In the previous article, we had a brief introduction to Big Data. To be able to take advantage of the emerging opportunities for organisations that it creates, some frameworks or tools have appeared in the last few years. One of these frameworks is Hadoop and all the ecosystem of tools created around it.
The Apache Hadoop software library is a framework that allows for the distributed processing of large data sets across clusters of computers using simple programming models. It is designed to scale up from single servers to thousands of machines, each offering local computation and storage. Rather than rely on hardware to deliver high availability, the library itself is designed to detect and handle failures at the application layer, so delivering a highly-available service on top of a cluster of computers, each of which may be prone to failures.
Apache Hadoop website
The project includes these modules:
- Hadoop Common: The common utilities that support the other Hadoop modules.

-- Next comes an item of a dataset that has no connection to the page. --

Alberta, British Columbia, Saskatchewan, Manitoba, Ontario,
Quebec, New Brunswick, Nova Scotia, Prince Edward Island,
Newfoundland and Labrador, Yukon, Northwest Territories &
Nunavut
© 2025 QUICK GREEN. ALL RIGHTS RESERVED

- Hadoop Distributed File System (HDFS™): A distributed file system that provides high-throughput access to application data.
- Hadoop YARN: A framework for job scheduling and cluster resource management.
- Hadoop MapReduce: A YARN-based system for parallel processing of large data sets.
Hadoop Distributed File System (HDFS™)
HDFS creates an abstraction that allows users to see HDFS logically as a single storage unit, but the data is stored across multiple nodes in a distributed fashion. HDFS follows master-slave architecture where the master is the NameNode and the slaves – there can be multiple slaves – are known as DataNodes.
NameNodes have the next characteristics or functions:
- It is the master daemon that maintains and manages the DataNodes.
- It records the metadata of all the blocks stored in the cluster, e.g. location of blocks stored, size of the files, permissions, hierarchy, etc.
- It records every change that takes place to the file system metadata.
- If a file is deleted in HDFS, the NameNode will immediately record this in the EditLog.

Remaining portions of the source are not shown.